船舶燃料の2020年規制で
新たな温暖化のリスクが浮上
国際海事機関が2020年までに対応を求めている船舶燃料に対する環境規制が、温暖化対策にはむしろマイナスに働くかもしれない。船舶が排出する硫黄が、意図しない地球工学の実験だった可能性があるからだ。 by James Temple2018.02.14
船舶は年間何十億トンもの二酸化炭素を吐き出しているにも関わらず、実は地球を冷却する影響を与えていることが研究によってわかっている。その主な理由は、船舶が二酸化炭素以外に硫黄を排出するからだ。硫黄は大気中で太陽光を散乱させ、さらに雲を作ったり厚くしたりして太陽光を反射させている。
海運産業は意図していたわけではないが、事実上、1世紀以上にわたって気候工学の実験を実施してきたことになる。他の調査をまとめた2009年の研究によって計算された平均「強制効果」に基づくと、世界の平均気温は0.25℃低くなった可能性がある(「気候変動の最終手段 「地球工学」の使用を 誰が決断するのか?」参照)。気温上昇を2℃以内に抑えようと奮闘している世界にとって、大きな救いの手だ。
だが、われわれはこの実験に終止符を打とうとしている。
国連の国際海事機関(IMO)は2016年の発表で、国際海運船は2020年までに硫黄汚染を大幅に削減しなければならないと定めた。具体的には、船舶の所有者は硫黄含有量が現在の3.5%から0.5%以下の燃料に切り替えるか、同等の削減効果を持つ排気浄化システムを装備しなければならないと、シェル(Shell)が顧客に向けたパンフレットには記載されている。
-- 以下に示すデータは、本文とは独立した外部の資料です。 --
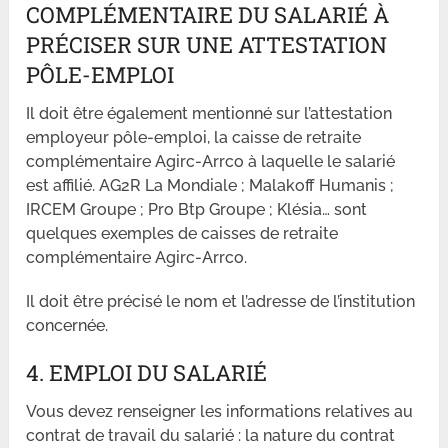
COMPLÉMENTAIRE DU SALARIÉ À
PRÉCISER SUR UNE ATTESTATION
PÔLE-EMPLOI
Il doit être également mentionné sur l’attestation
employeur pôle-emploi, la caisse de retraite
complémentaire Agirc-Arrco à laquelle le salarié
est affilié. AG2R La Mondiale ; Malakoff Humanis ;
IRCEM Groupe ; Pro Btp Groupe ; Klésia… sont
quelques exemples de caisses de retraite
complémentaire Agirc-Arrco.
Il doit être précisé le nom et l’adresse de l’institution
concernée.
4. EMPLOI DU SALARIÉ
Vous devez renseigner les informations relatives au
contrat de travail du salarié : la nature du contrat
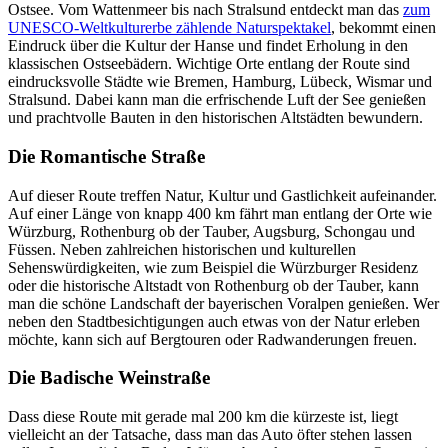
Ostsee. Vom Wattenmeer bis nach Stralsund entdeckt man das
zum
UNESCO-Weltkulturerbe zählende Naturspektakel
, bekommt einen
Eindruck über die Kultur der Hanse und findet Erholung in den
klassischen Ostseebädern. Wichtige Orte entlang der Route sind
eindrucksvolle Städte wie Bremen, Hamburg, Lübeck, Wismar und
Stralsund. Dabei kann man die erfrischende Luft der See genießen
und prachtvolle Bauten in den historischen Altstädten bewundern.
Die Romantische Straße
Auf dieser Route treffen Natur, Kultur und Gastlichkeit aufeinander.
Auf einer Länge von knapp 400 km fährt man entlang der Orte wie
Würzburg, Rothenburg ob der Tauber, Augsburg, Schongau und
Füssen. Neben zahlreichen historischen und kulturellen
Sehenswürdigkeiten, wie zum Beispiel die Würzburger Residenz
oder die historische Altstadt von Rothenburg ob der Tauber, kann
man die schöne Landschaft der bayerischen Voralpen genießen. Wer
neben den Stadtbesichtigungen auch etwas von der Natur erleben
möchte, kann sich auf Bergtouren oder Radwanderungen freuen.
Die Badische Weinstraße
Dass diese Route mit gerade mal 200 km die kürzeste ist, liegt
vielleicht an der Tatsache, dass man das Auto öfter stehen lassen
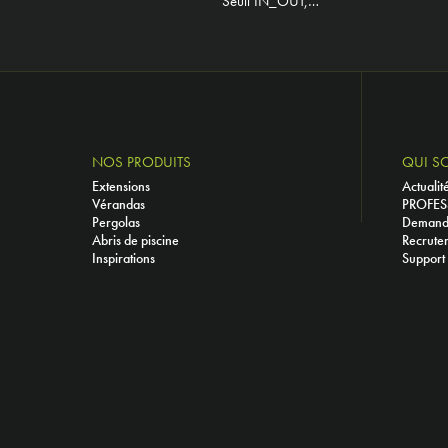
Seuil IN_OUT,…
NOS PRODUITS
QUI S
Extensions
Actualit
Vérandas
PROFES
Pergolas
Demande
Abris de piscine
Recrute
Inspirations
Support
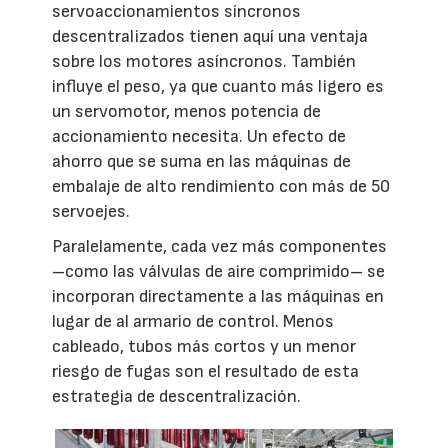
servoaccionamientos síncronos
descentralizados tienen aquí una ventaja
sobre los motores asíncronos. También
influye el peso, ya que cuanto más ligero es
un servomotor, menos potencia de
accionamiento necesita. Un efecto de
ahorro que se suma en las máquinas de
embalaje de alto rendimiento con más de 50
servoejes.
Paralelamente, cada vez más componentes
–como las válvulas de aire comprimido– se
incorporan directamente a las máquinas en
lugar de al armario de control. Menos
cableado, tubos más cortos y un menor
riesgo de fugas son el resultado de esta
estrategia de descentralización.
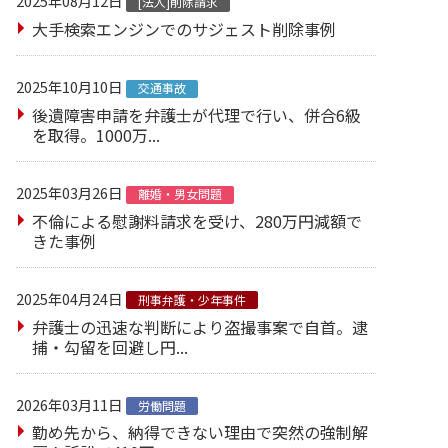
2025年08月12日
[法人]削除請求
大手検索エンジンでのサジェスト削除事例
2025年10月10日
交通事故
後遺障害申請を弁護士が代理で行い、併合6級
を取得。1000万...
2025年03月26日
離婚・男女問題
不倫による慰謝料請求を受け、280万円減額で
きた事例
2025年04月24日
刑事弁護・少年事件
弁護士の迅速な判断により盗撮事案で自首。逮
捕・勾留を回避し円...
2026年03月11日
労働問題
勤め先から、納得できない理由で突然の強制解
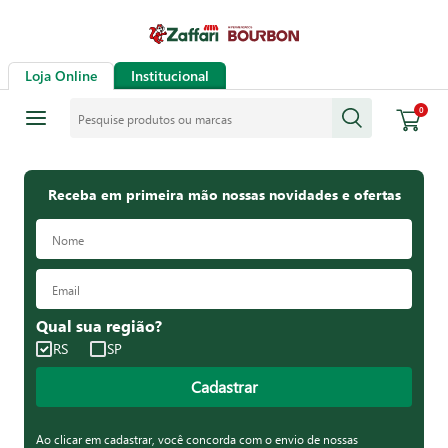
Loja Online
Institucional
Pesquise produtos ou marcas
0
Receba em primeira mão nossas novidades e ofertas
Qual sua região?
RS
SP
Cadastrar
Ao clicar em cadastrar, você concorda com o envio de nossas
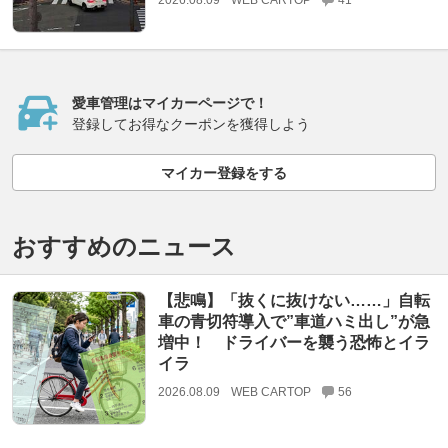
愛車管理はマイカーページで！
登録してお得なクーポンを獲得しよう
マイカー登録をする
おすすめのニュース
【悲鳴】「抜くに抜けない……」自転
車の青切符導入で”車道ハミ出し”が急
増中！ ドライバーを襲う恐怖とイラ
イラ
2026.08.09
WEB CARTOP
56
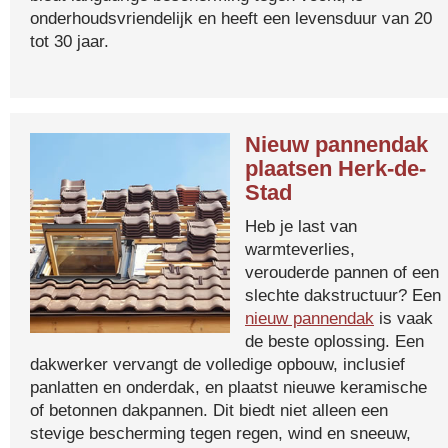
onderhoudsvriendelijk en heeft een levensduur van 20
tot 30 jaar.
Nieuw pannendak
plaatsen Herk-de-
Stad
Heb je last van
warmteverlies,
verouderde pannen of een
slechte dakstructuur? Een
nieuw pannendak
is vaak
de beste oplossing. Een
dakwerker vervangt de volledige opbouw, inclusief
panlatten en onderdak, en plaatst nieuwe keramische
of betonnen dakpannen. Dit biedt niet alleen een
stevige bescherming tegen regen, wind en sneeuw,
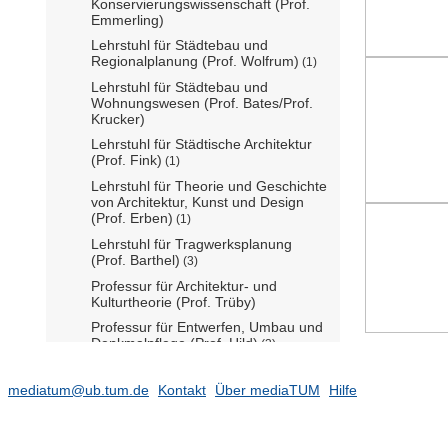
Konservierungswissenschaft (Prof.
Emmerling)
Lehrstuhl für Städtebau und
Regionalplanung (Prof. Wolfrum)
(1)
Lehrstuhl für Städtebau und
Wohnungswesen (Prof. Bates/Prof.
Krucker)
Lehrstuhl für Städtische Architektur
(Prof. Fink)
(1)
Lehrstuhl für Theorie und Geschichte
von Architektur, Kunst und Design
(Prof. Erben)
(1)
Lehrstuhl für Tragwerksplanung
(Prof. Barthel)
(3)
Professur für Architektur- und
Kulturtheorie (Prof. Trüby)
Professur für Entwerfen, Umbau und
Denkmalpflege (Prof. Hild)
(3)
Professur für Entwerfen und
Gebäudehülle (Prof. Wolf)
(3)
mediatum@ub.tum.de
Kontakt
Über mediaTUM
Hilfe
Professur für Entwerfen und Holzbau
(Prof. Kaufmann)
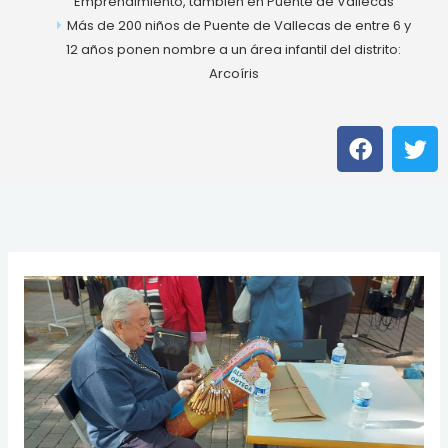
Emprendimiento, también en Puente de Vallecas
Más de 200 niños de Puente de Vallecas de entre 6 y
12 años ponen nombre a un área infantil del distrito:
Arcoíris
F
T
a
w
c
i
e
t
b
t
o
e
o
r
k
硫黄の削減にはもっともな理由がある。硫黄はオゾン層破壊と酸性雨の一因となり、呼吸器疾患を引き起こしたり悪化させたりする可能性がある。
だが、「環境科学とテクノロジー」誌の2009年の論文が指摘するように、硫黄排出量を制限することは、もろ刃の剣だ。「これらの削減を行えば、海運は現状に比べて『二酸化炭素によるもの』と『二酸化硫黄の削減によるもの』の二重の温暖化効果をもたらすことになる。したがって、数十年後に海運が気候に与える影響は、実質的に冷却から温暖化に変わるだろう」と著者らは記した。